Je suis content que mes commentaires aient suscité un débat en Bulgarie, un pays fier, riche d’une population instruite et digne d’admiration.
Vous avez le droit d’aimer votre pays, la Bulgarie, comme j’aime le mien, le Royaume-Uni. J’aime mon pays, mais cela ne veut pas dire que je hais le vôtre. Je connais de nombreux Bulgares formidables et je n’ai aucune envie de détester, ni de dénigrer le merveilleux peuple bulgare.
De fait, je suis ravi d’accueillir le député européen bulgare Slavi Binev au sein du groupe au Parlement européen dont je suis membre.
Je suis sûr que vous conviendrez que nombre de Bulgares ont quitté, de leur propre volonté ou sous la pression des difficultés économiques, le pays qu’ils aiment pour ne jamais plus retourner y vivre. Aussi, vous représentez un cas tout à fait exceptionnel, en ce sens que vous pouvez choisir de revenir dans votre patrie et de vous retrouver parmi les vôtres — votre famille, vos amis.
Après l’adhésion d’un certain nombre d’Etats européens en 2004, plus d’un million de leurs ressortissants sont venus vivre en Grande-Bretagne (et pour beaucoup d’entre eux, y travailler). Comme vous pouvez l’imaginer et sans nul doute constaté, l’arrivée massive d’immigrés sur une courte période a pesé lourdement sur nos systèmes de santé et de protection sociale financés par l’argent du contribuable, et créé d’énormes besoins de logements.
Soyez assurée que le Parti pour l’Indépendance du Royaume-Uni UKIP est vigoureusement opposé au racisme et à l’intolérance religieuse. Mais cette question d’immigration de masse n’a rien à voir avec la race ou la religion. C’est une simple question économique. Le Royaume-Uni ne peut pas se permettre d’accueillir toutes les personnes qui souhaitent s’installer sur son sol.
Je suis sûr que les Bulgares aiment leur pays. Que penserait votre peuple si, à l’adhésion de, disons, la Turquie à l’Union européenne dans un avenir proche, un million d’immigrés turcs décident de vivre en Bulgarie ? Je ne pense pas qu’il aimerait cela.

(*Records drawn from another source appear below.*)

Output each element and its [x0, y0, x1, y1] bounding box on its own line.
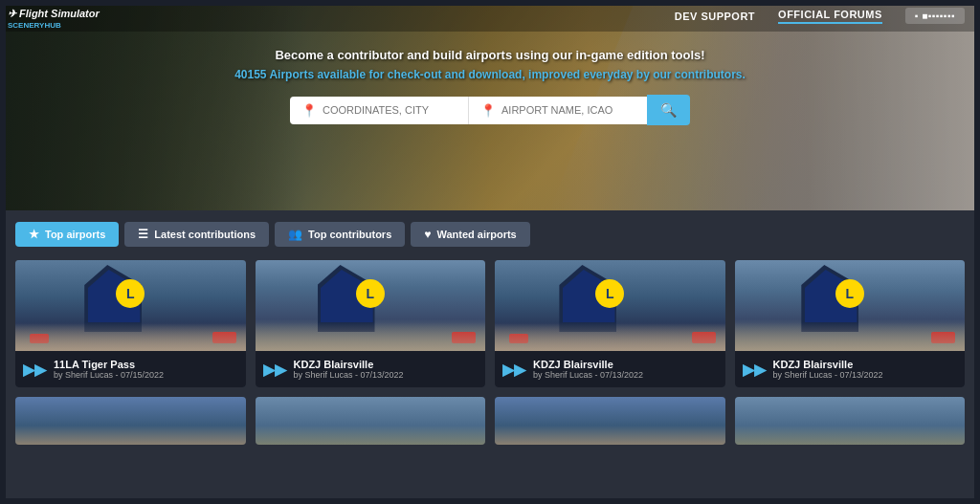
tab-wanted-label: Wanted airports: [436, 229, 516, 240]
tab-latest-label: Latest contributions: [154, 229, 256, 240]
plane-logo-1: L: [356, 279, 385, 308]
nav-links: DEV SUPPORT OFFICIAL FORUMS ▪ ■▪▪▪▪▪▪▪: [675, 8, 965, 24]
header-count: 40155 Airports available for check-out a…: [0, 68, 980, 81]
bottom-card-img-2: [495, 397, 725, 445]
airport-card-3[interactable]: L ▶▶ KDZJ Blairsville by Sherif Lucas - …: [735, 260, 966, 387]
card-image-2: L: [495, 260, 725, 351]
card-meta-0: by Sherif Lucas - 07/15/2022: [54, 370, 238, 380]
tab-top-contributors[interactable]: 👥 Top contributors: [275, 222, 405, 247]
bottom-card-2[interactable]: [495, 397, 725, 445]
header-tagline: Become a contributor and build airports …: [0, 48, 980, 62]
card-info-1: ▶▶ KDZJ Blairsville by Sherif Lucas - 07…: [256, 351, 486, 387]
bottom-card-img-3: [735, 397, 966, 445]
airport-card-1[interactable]: L ▶▶ KDZJ Blairsville by Sherif Lucas - …: [256, 260, 486, 387]
card-title-0: 11LA Tiger Pass: [54, 359, 238, 370]
bottom-card-0[interactable]: [15, 397, 246, 445]
top-navigation: ✈ Flight Simulator SCENERYHUB DEV SUPPOR…: [0, 0, 980, 32]
coords-search-input[interactable]: [323, 104, 457, 116]
bottom-card-img-0: [15, 397, 246, 445]
plane-logo-0: L: [116, 279, 145, 308]
card-text-3: KDZJ Blairsville by Sherif Lucas - 07/13…: [773, 359, 958, 380]
airport-count: 40155 Airports: [234, 68, 314, 81]
airport-search-wrap: 📍: [469, 97, 647, 124]
tarmac-1: [256, 322, 486, 351]
bottom-card-3[interactable]: [735, 397, 966, 445]
card-arrow-icon-1: ▶▶: [263, 361, 286, 379]
tab-contributors-label: Top contributors: [308, 229, 391, 240]
card-text-0: 11LA Tiger Pass by Sherif Lucas - 07/15/…: [54, 359, 238, 380]
tabs-bar: ★ Top airports ☰ Latest contributions 👥 …: [15, 222, 965, 247]
card-image-0: L: [15, 260, 246, 351]
logo-area: ✈ Flight Simulator SCENERYHUB: [8, 4, 100, 30]
card-meta-2: by Sherif Lucas - 07/13/2022: [533, 370, 718, 380]
hero-banner: ✈ Flight Simulator SCENERYHUB DEV SUPPOR…: [0, 0, 980, 210]
airport-card-0[interactable]: L ▶▶ 11LA Tiger Pass by Sherif Lucas - 0…: [15, 260, 246, 387]
header-content: Become a contributor and build airports …: [0, 48, 980, 125]
airport-card-2[interactable]: L ▶▶ KDZJ Blairsville by Sherif Lucas - …: [495, 260, 725, 387]
tarmac-0: [15, 322, 246, 351]
nav-user-button[interactable]: ▪ ■▪▪▪▪▪▪▪: [905, 8, 965, 24]
tab-top-airports-label: Top airports: [45, 229, 105, 240]
card-title-3: KDZJ Blairsville: [773, 359, 958, 370]
card-image-1: L: [256, 260, 486, 351]
logo-sceneryhub-text: SCENERYHUB: [8, 21, 100, 30]
logo-flight-text: ✈ Flight Simulator: [8, 8, 100, 19]
card-arrow-icon-2: ▶▶: [502, 361, 525, 379]
star-icon: ★: [29, 228, 39, 241]
coords-search-wrap: 📍: [290, 97, 469, 124]
card-info-3: ▶▶ KDZJ Blairsville by Sherif Lucas - 07…: [735, 351, 966, 387]
card-info-0: ▶▶ 11LA Tiger Pass by Sherif Lucas - 07/…: [15, 351, 246, 387]
airport-grid: L ▶▶ 11LA Tiger Pass by Sherif Lucas - 0…: [15, 260, 965, 387]
card-text-2: KDZJ Blairsville by Sherif Lucas - 07/13…: [533, 359, 718, 380]
bottom-card-1[interactable]: [256, 397, 486, 445]
list-icon: ☰: [138, 228, 148, 241]
bottom-row: [15, 397, 965, 445]
nav-dev-support[interactable]: DEV SUPPORT: [675, 11, 755, 22]
airport-pin-icon: 📍: [480, 103, 496, 118]
tab-top-airports[interactable]: ★ Top airports: [15, 222, 119, 247]
card-meta-3: by Sherif Lucas - 07/13/2022: [773, 370, 958, 380]
plane-logo-3: L: [835, 279, 864, 308]
card-info-2: ▶▶ KDZJ Blairsville by Sherif Lucas - 07…: [495, 351, 725, 387]
nav-official-forums[interactable]: OFFICIAL FORUMS: [778, 9, 882, 24]
count-suffix: available for check-out and download, im…: [314, 68, 746, 81]
plane-logo-2: L: [595, 279, 624, 308]
logo: ✈ Flight Simulator SCENERYHUB: [8, 4, 100, 30]
tarmac-2: [495, 322, 725, 351]
pin-icon: 📍: [301, 103, 317, 118]
card-title-1: KDZJ Blairsville: [294, 359, 479, 370]
card-arrow-icon-0: ▶▶: [23, 361, 46, 379]
tarmac-3: [735, 322, 966, 351]
heart-icon: ♥: [424, 228, 431, 241]
card-text-1: KDZJ Blairsville by Sherif Lucas - 07/13…: [294, 359, 479, 380]
search-bar: 📍 📍 🔍: [0, 95, 980, 125]
search-button[interactable]: 🔍: [647, 95, 690, 125]
card-image-3: L: [735, 260, 966, 351]
card-title-2: KDZJ Blairsville: [533, 359, 718, 370]
tab-latest-contributions[interactable]: ☰ Latest contributions: [124, 222, 269, 247]
main-content: ★ Top airports ☰ Latest contributions 👥 …: [0, 210, 980, 504]
bottom-card-img-1: [256, 397, 486, 445]
card-arrow-icon-3: ▶▶: [743, 361, 766, 379]
users-icon: 👥: [288, 228, 302, 241]
tab-wanted-airports[interactable]: ♥ Wanted airports: [411, 222, 529, 247]
airport-search-input[interactable]: [501, 104, 635, 116]
card-meta-1: by Sherif Lucas - 07/13/2022: [294, 370, 479, 380]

Ami sincère du peuple bulgare

Si je dis, en simplifiant et sans doute à tort, que la pension de retraite en Bulgarie est de 100 ou 138 euros par mois, cela ne veut pas dire grand-chose dans l’absolu. Par rapport à une grande partie de l’Europe occidentale, la Bulgarie est un pays bien plus pauvre. Lorsque les frontières s’ouvrent et qu’il existe de grands écarts en matière de richesses comme de perspectives d‘avenir entre deux pays, on assiste généralement à un phénomène d’émigration à grande échelle vers celui qui est le plus prospère. C’est un fait et c’est ce que connaît incontestablement le Royaume-Uni depuis 2004.
Dans votre lettre, vous survolez très rapidement d’importantes questions. Vous écrivez : “Je comprends nos problèmes avec notre gouvernement, notre justice, notre enseignement et notre système de santé”.
Je salue le peuple bulgare pour avoir brisé les chaînes de la dictature communiste et adopté une nouvelle constitution en 1991. Je le dis en tant qu’ami sincère du peuple bulgare, un ami qui lui souhaite prospérité et liberté.
Ce n’est pas moi, mais la Commission européenne, qui a fréquemment critiqué la classe politique bulgare pour sa corruption. Franz-Herman Bruener, directeur général de l'Office européen de lutte antifraude (OLAF), a prévenu dans un rapport que des “forces influentes au sein de l’administration et des agences officielles n’ont pas intérêt à voir qui que ce soit puni, parmi la pègre”. Le rapport d’étape de la Commission européenne sur l’adhésion de la Bulgarie (18 juillet 2012) a souligné l’absence de résultats probants pour les efforts de Sofia en vue de mettre un terme à la corruption dans les plus hautes sphères de l’Etat et au crime organisé.
C’est parce que je veux que la Bulgarie soit prospère et libre, que je veux vous parler franchement, comme un ami sincère. La raison pour laquelle beaucoup de Bulgares sont pauvres réside dans le fait que la classe politique s’enrichit aux dépens du peuple.

Promesses trompeuses

Le député européen Slavi Binev m’a assuré que ce dont la Bulgarie a besoin pour prospérer, ce sont la liberté d’expression, la liberté de presse, la liberté de créer et de gérer une entreprise sans manipulation, une justice indépendante, mais aussi que les politiques cessent d’acheter les voix avec des promesses trompeuses. Je suis entièrement d’accord avec lui.
Pour la Bulgarie, une émigration en masse aura pour conséquence une énorme fuite des cerveaux, quand vos jeunes les plus brillants et les mieux instruits s’en iront pour l’Europe de l’Ouest et que votre pays en sera d’autant plus appauvri. Regardez ce qui s’est passé dans les Etats comme la Lettonie, où de nombreuses villes ont été vidées de leur jeunesse talentueuse et dynamique. L’émigration massive est mauvaise pour vous, mais également pour nous, au Royaume-Uni.
Il est bien normal, et rationnel, que de nombreux Bulgares aspirent à une vie meilleure, mais l’émigration de masse, de la Bulgarie vers le Royaume-Uni, ne constitue pas la réponse. La solution, c’est de mettre fin à la corruption politique dans votre pays bien-aimé.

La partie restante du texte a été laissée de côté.